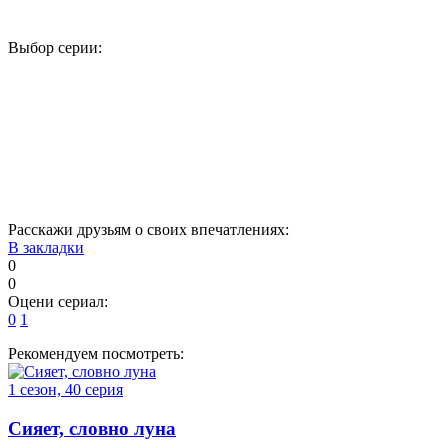
Выбор серии:
1
2
3
4
5
6
7
8
9
10
11
12
13
14
15
16
Расскажи друзьям о своих впечатлениях:
В закладки
0
0
Оцени сериал:
0
1
Рекомендуем посмотреть:
1 сезон, 40 серия
Сияет, словно луна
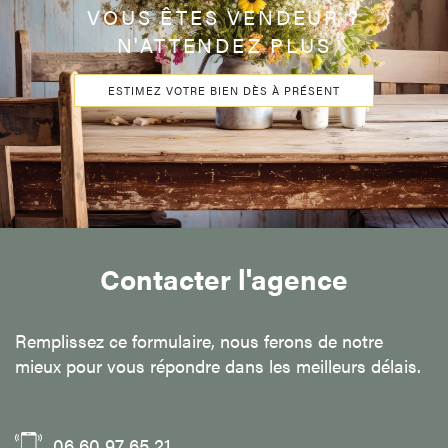
VOUS ÊTES VENDEUR ?
N'ATTENDEZ PLUS
ESTIMEZ VOTRE BIEN DÈS À PRÉSENT
Contacter l'agence
Remplissez ce formulaire, nous ferons de notre
mieux pour vous répondre dans les meilleurs délais.
06 60 97 65 21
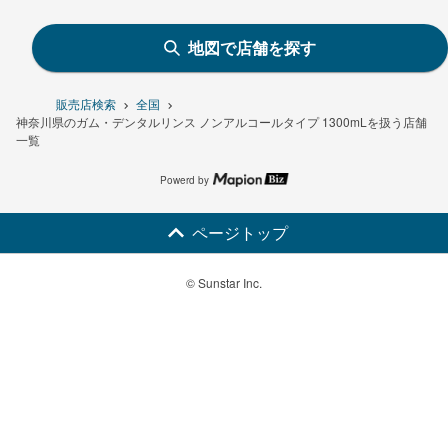
地図で店舗を探す
販売店検索
全国
神奈川県のガム・デンタルリンス ノンアルコールタイプ 1300mLを扱う店舗
一覧
Powerd by
ページトップ
© Sunstar Inc.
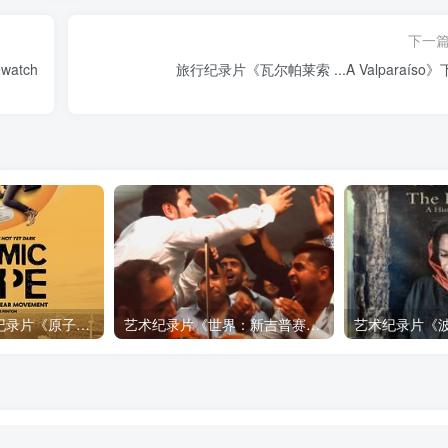
下一
atch
旅行纪录片《瓦尔帕莱索 ...A Valparaíso
自然，工艺技术纪录片《原子能的希望 Atomic Hope – Inside the Pro-Nuclear Movement》下载
艺术纪录片《世界：新吉普赛之王 This World: The New Gypsy Kings》下载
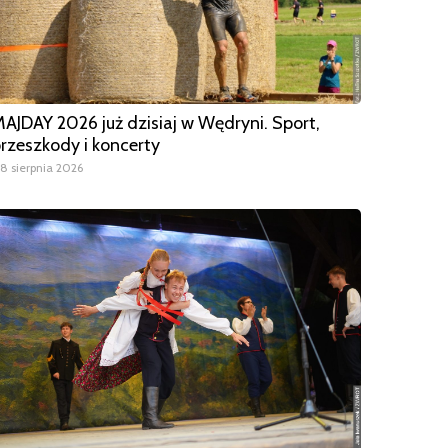
AJDAY 2026 już dzisiaj w Wędryni. Sport,
rzeszkody i koncerty
8 sierpnia 2026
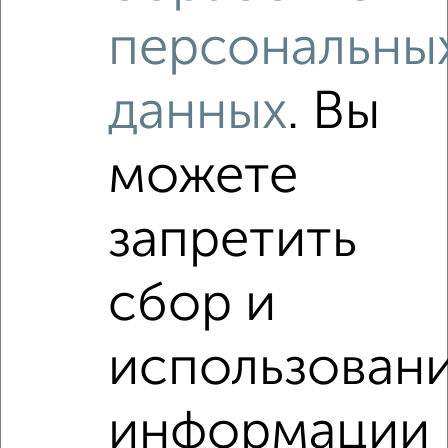
₽
7 000
в месяц
персональны
Братьев Жабровых 3
Агентство, 05.08.2026
данных
. Вы
Виртуальные 3D-туры по интересным
местам
можете
запретить
‹
›
сбор и
2
/7
использован
1-к квартира, на длительный срок, 38м², 3/5 этаж
₽
7 000
в месяц
информации
Красноармейский проспект 34
Агентство, 04.08.2026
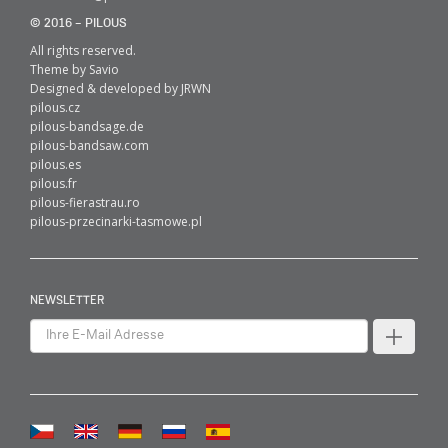
© 2016 – PILOUS
All rights reserved.
Theme by
Savio
Designed & developed by
JRWN
pilous.cz
pilous-bandsage.de
pilous-bandsaw.com
pilous.es
pilous.fr
pilous-fierastrau.ro
pilous-przecinarki-tasmowe.pl
NEWSLETTER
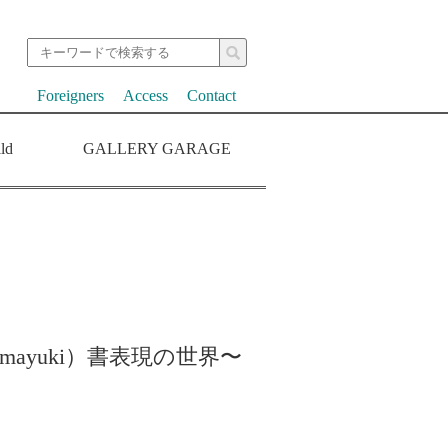
Foreigners
Access
Contact
ld
GALLERY GARAGE
mayuki）書表現の世界〜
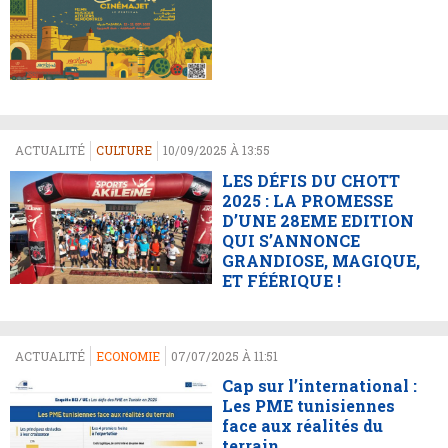
ACTUALITÉ
CULTURE
10/09/2025 À 13:55
LES DÉFIS DU CHOTT
2025 : LA PROMESSE
D’UNE 28EME EDITION
QUI S’ANNONCE
GRANDIOSE, MAGIQUE,
ET FÉÉRIQUE !
ACTUALITÉ
ECONOMIE
07/07/2025 À 11:51
Cap sur l’international :
Les PME tunisiennes
face aux réalités du
terrain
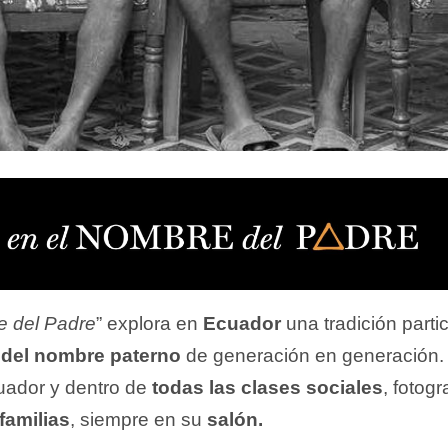
e del Padre
” explora en
Ecuador
una tradición partic
 del nombre paterno
de generación en generación.
uador y dentro de
todas las clases sociales
, fotogr
familias
, siempre en su
salón.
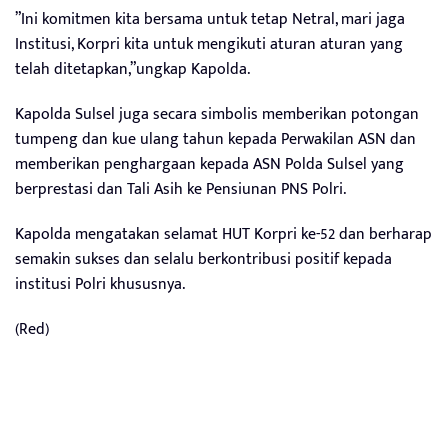
”Ini komitmen kita bersama untuk tetap Netral, mari jaga
Institusi, Korpri kita untuk mengikuti aturan aturan yang
telah ditetapkan,”ungkap Kapolda.
Kapolda Sulsel juga secara simbolis memberikan potongan
tumpeng dan kue ulang tahun kepada Perwakilan ASN dan
memberikan penghargaan kepada ASN Polda Sulsel yang
berprestasi dan Tali Asih ke Pensiunan PNS Polri.
Kapolda mengatakan selamat HUT Korpri ke-52 dan berharap
semakin sukses dan selalu berkontribusi positif kepada
institusi Polri khususnya.
(Red)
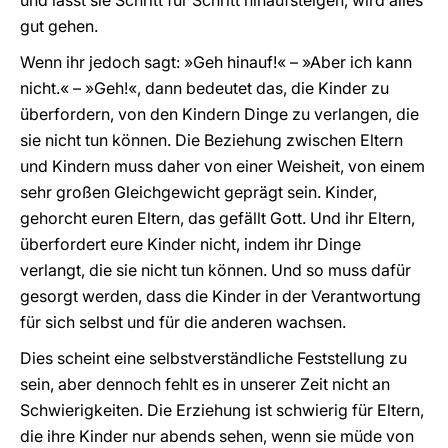
und lasst sie Schritt für Schritt hinaufsteigen, wird alles
gut gehen.
Wenn ihr jedoch sagt: »Geh hinauf!« – »Aber ich kann
nicht.« – »Geh!«, dann bedeutet das, die Kinder zu
überfordern, von den Kindern Dinge zu verlangen, die
sie nicht tun können. Die Beziehung zwischen Eltern
und Kindern muss daher von einer Weisheit, von einem
sehr großen Gleichgewicht geprägt sein. Kinder,
gehorcht euren Eltern, das gefällt Gott. Und ihr Eltern,
überfordert eure Kinder nicht, indem ihr Dinge
verlangt, die sie nicht tun können. Und so muss dafür
gesorgt werden, dass die Kinder in der Verantwortung
für sich selbst und für die anderen wachsen.
Dies scheint eine selbstverständliche Feststellung zu
sein, aber dennoch fehlt es in unserer Zeit nicht an
Schwierigkeiten. Die Erziehung ist schwierig für Eltern,
die ihre Kinder nur abends sehen, wenn sie müde von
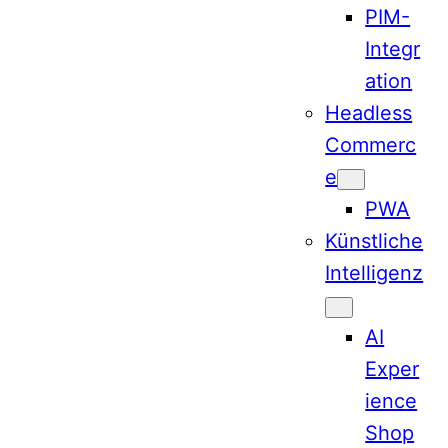
PIM-
Integr
ation
Headless
Commerc
e
PWA
Künstliche
Intelligenz
AI
Exper
ience
Shop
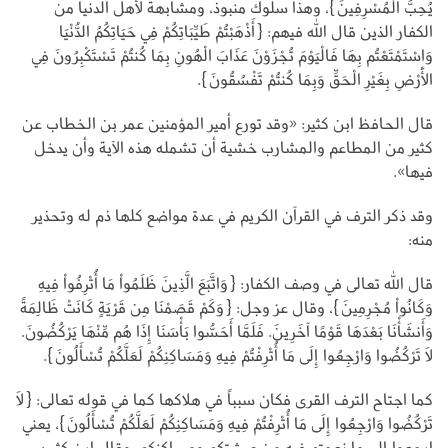
يُحِبُّ الْمُسْرِفِينَ}، وهذا سلوك منبوذ، ومشابهة لأهل الدنيا من
الكفار الذين قال الله فيهم: {أَذْهَبْتُمْ طَيِّبَاتِكُمْ فِي حَيَاتِكُمُ الدُّنْيَا
وَاسْتَمْتَعْتُم بِهَا فَالْيَوْمَ تُجْزَوْنَ عَذَابَ الْهُونِ بِمَا كُنتُمْ تَسْتَكْبِرُونَ فِي
الْأَرْضِ بِغَيْرِ الْحَقِّ وَبِمَا كُنتُمْ تَفْسُقُونَ}.
قال الحافظ ابن كثير: «وقد تورع أمير المؤمنين عمر بن الخطاب عن
كثير من المطاعم والمشارب خشية أن تشمله هذه الآية وأن يدخل
فيها».
وقد ذكر الترف في القرآن الكريم في عدة مواضع كلها ذم له وتحذير
منه:
قال الله تعالى في وصف الكفار: {وَاتَّبَعَ الَّذِينَ ظَلَمُواْ مَا أُتْرِفُواْ فِيهِ
وَكَانُواْ مُجْرِمِينَ}، وقال عز وجل: {وَكَمْ قَصَمْنَا مِن قَرْيَةٍ كَانَتْ ظَالِمَةً
وَأَنشَأْنَا بَعْدَهَا قَوْمًا آخَرِينَ. فَلَمَّا أَحَسُّوا بَأْسَنَا إِذَا هُم مِّنْهَا يَرْكُضُونَ.
لَا تَرْكُضُوا وَارْجِعُوا إِلَى مَا أُتْرِفْتُمْ فِيهِ وَمَسَاكِنِكُمْ لَعَلَّكُمْ تُسْأَلُونَ}.
كما اجتاح الترف القرى فكان سبباً في هلاكها كما في قوله تعالى: {لَا
تَرْكُضُوا وَارْجِعُوا إِلَى مَا أُتْرِفْتُمْ فِيهِ وَمَسَاكِنِكُمْ لَعَلَّكُمْ تُسْأَلُونَ}، يعني
ارجعوا إلى ما نعمتم فيه من عيشتكم ومساكنكم، وقال ابن كثير:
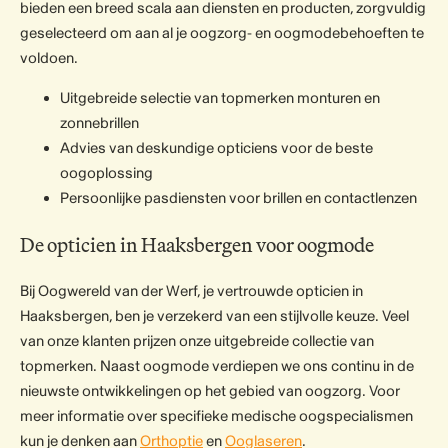
bieden een breed scala aan diensten en producten, zorgvuldig
geselecteerd om aan al je oogzorg- en oogmodebehoeften te
voldoen.
Uitgebreide selectie van topmerken monturen en
zonnebrillen
Advies van deskundige opticiens voor de beste
oogoplossing
Persoonlijke pasdiensten voor brillen en contactlenzen
De opticien in Haaksbergen voor oogmode
Bij Oogwereld van der Werf, je vertrouwde opticien in
Haaksbergen, ben je verzekerd van een stijlvolle keuze. Veel
van onze klanten prijzen onze uitgebreide collectie van
topmerken. Naast oogmode verdiepen we ons continu in de
nieuwste ontwikkelingen op het gebied van oogzorg. Voor
meer informatie over specifieke medische oogspecialismen
kun je denken aan
Orthoptie
en
Ooglaseren
.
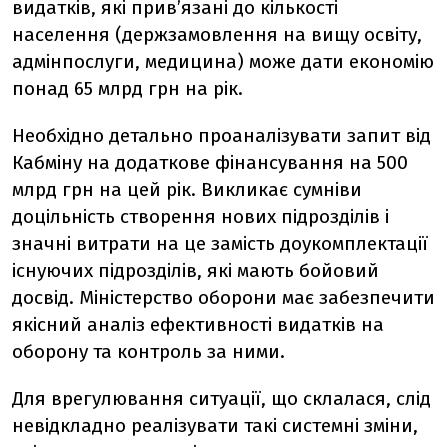
видатків, які прив’язані до кількості
населення (держзамовлення на вищу освіту,
адмінпослуги, медицина) може дати економію
понад 65 млрд грн на рік.
Необхідно детально проаналізувати запит від
Кабміну на додаткове фінансування на 500
млрд грн на цей рік. Викликає сумніви
доцільність створення нових підрозділів і
значні витрати на це замість доукомплектації
існуючих підрозділів, які мають бойовий
досвід. Міністерство оборони має забезпечити
якісний аналіз ефективності видатків на
оборону та контроль за ними.
Для врегулювання ситуації, що склалася, слід
невідкладно реалізувати такі системні зміни,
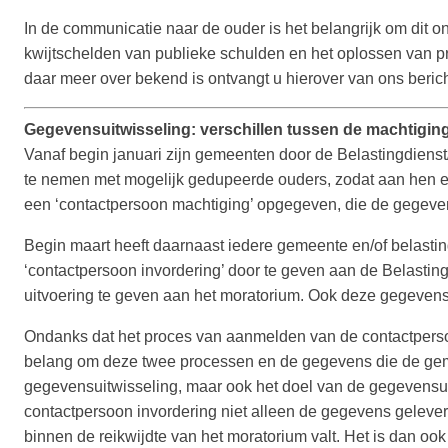
In de communicatie naar de ouder is het belangrijk om dit 
kwijtschelden van publieke schulden en het oplossen van pr
daar meer over bekend is ontvangt u hierover van ons berich
Gegevensuitwisseling: verschillen tussen de machtigin
Vanaf begin januari zijn gemeenten door de Belastingdien
te nemen met mogelijk gedupeerde ouders, zodat aan hen
een ‘contactpersoon machtiging’ opgegeven, die de gegeven
Begin maart heeft daarnaast iedere gemeente en/of belas
‘contactpersoon invordering’ door te geven aan de Belast
uitvoering te geven aan het moratorium. Ook deze gegevens z
Ondanks dat het proces van aanmelden van de contactperso
belang om deze twee processen en de gegevens die de gem
gegevensuitwisseling, maar ook het doel van de gegevensuit
contactpersoon invordering niet alleen de gegevens gelever
binnen de reikwijdte van het moratorium valt. Het is dan o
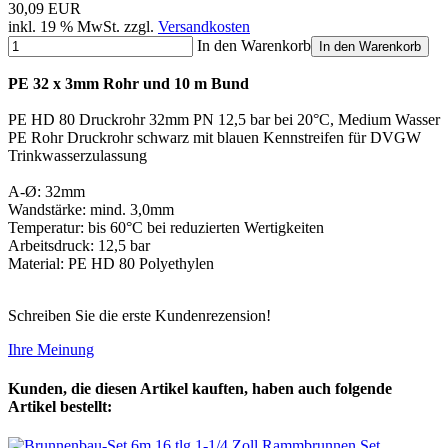
30,09 EUR
inkl. 19 % MwSt. zzgl.
Versandkosten
In den Warenkorb
In den Warenkorb
PE 32 x 3mm Rohr und 10 m Bund
PE HD 80 Druckrohr 32mm PN 12,5 bar bei 20°C, Medium Wasser
PE Rohr Druckrohr schwarz mit blauen Kennstreifen für DVGW
Trinkwasserzulassung
A-Ø: 32mm
Wandstärke: mind. 3,0mm
Temperatur: bis 60°C bei reduzierten Wertigkeiten
Arbeitsdruck: 12,5 bar
Material: PE HD 80 Polyethylen
Schreiben Sie die erste Kundenrezension!
Ihre Meinung
Kunden, die diesen Artikel kauften, haben auch folgende
Artikel bestellt:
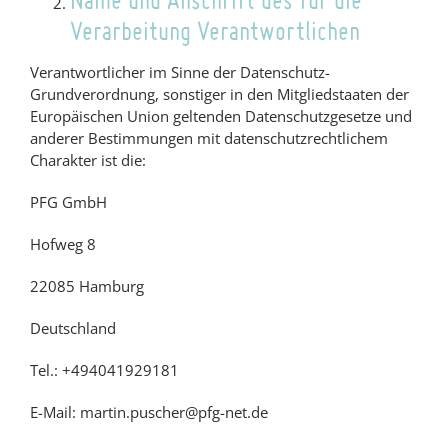
Verarbeitung Verantwortlichen
Verantwortlicher im Sinne der Datenschutz-
Grundverordnung, sonstiger in den Mitgliedstaaten der
Europäischen Union geltenden Datenschutzgesetze und
anderer Bestimmungen mit datenschutzrechtlichem
Charakter ist die:
PFG GmbH
Hofweg 8
22085 Hamburg
Deutschland
Tel.: +494041929181
E-Mail: martin.puscher@pfg-net.de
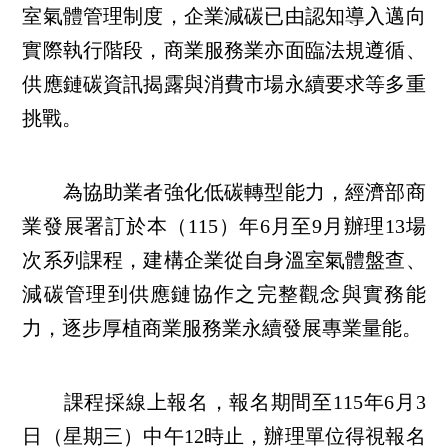
室氣體管理制度，企業減碳已由認知導入邁向
實際執行階段，商業服務業亦面臨法規遵循、
供應鏈碳資訊揭露與消費市場永續要求等多重
挑戰。
為協助業者強化低碳轉型能力，經濟部商
業發展署訂於本（115）年6月至9月辦理13場
次系列課程，建構企業從自身溫室氣體盤查、
減碳管理到供應鏈協作之完整觀念與實務能
力，逐步厚植商業服務業永續發展專業量能。
課程採線上報名，報名期間至115年6月3
日（星期三）中午12時止，辦理單位得視報名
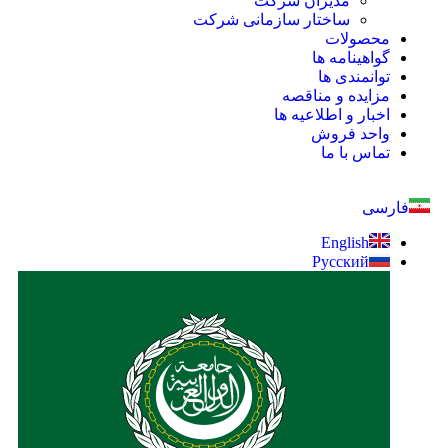
مدیران شرکت
ساختار سازمانی شرکت
محصولات
گواهینامه ها
توانمندی ها
مزایده و مناقصه
اخبار و اطلاعیه ها
واحد فروش
تماس با ما
فارسی
English
Русский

•••••

Exercise aim: Range to print from the listing above: from the line with "een ‘contactpersoon machtiging’" up to and including the line with "Verarbeitung Verantwortlichen". Please print those lines exactly, with no pictures and nothing more.

Expected output:
een ‘contactpersoon machtiging’ opgegeven, die de gegeven
Begin maart heeft daarnaast iedere gemeente en/of belas
‘contactpersoon invordering’ door te geven aan de Belast
uitvoering te geven aan het moratorium. Ook deze gegevens z
Ondanks dat het proces van aanmelden van de contactperso
belang om deze twee processen en de gegevens die de gem
gegevensuitwisseling, maar ook het doel van de gegevensuit
contactpersoon invordering niet alleen de gegevens gelever
binnen de reikwijdte van het moratorium valt. Het is dan o
30,09 EUR
inkl. 19 % MwSt. zzgl.
Versandkosten
In den Warenkorb
In den Warenkorb
PE 32 x 3mm Rohr und 10 m Bund
PE HD 80 Druckrohr 32mm PN 12,5 bar bei 20°C, Medium Wasser
PE Rohr Druckrohr schwarz mit blauen Kennstreifen für DVGW
Trinkwasserzulassung
A-Ø: 32mm
Wandstärke: mind. 3,0mm
Temperatur: bis 60°C bei reduzierten Wertigkeiten
Arbeitsdruck: 12,5 bar
Material: PE HD 80 Polyethylen
Schreiben Sie die erste Kundenrezension!
Ihre Meinung
Kunden, die diesen Artikel kauften, haben auch folgende
Artikel bestellt:
Verarbeitung Verantwortlichen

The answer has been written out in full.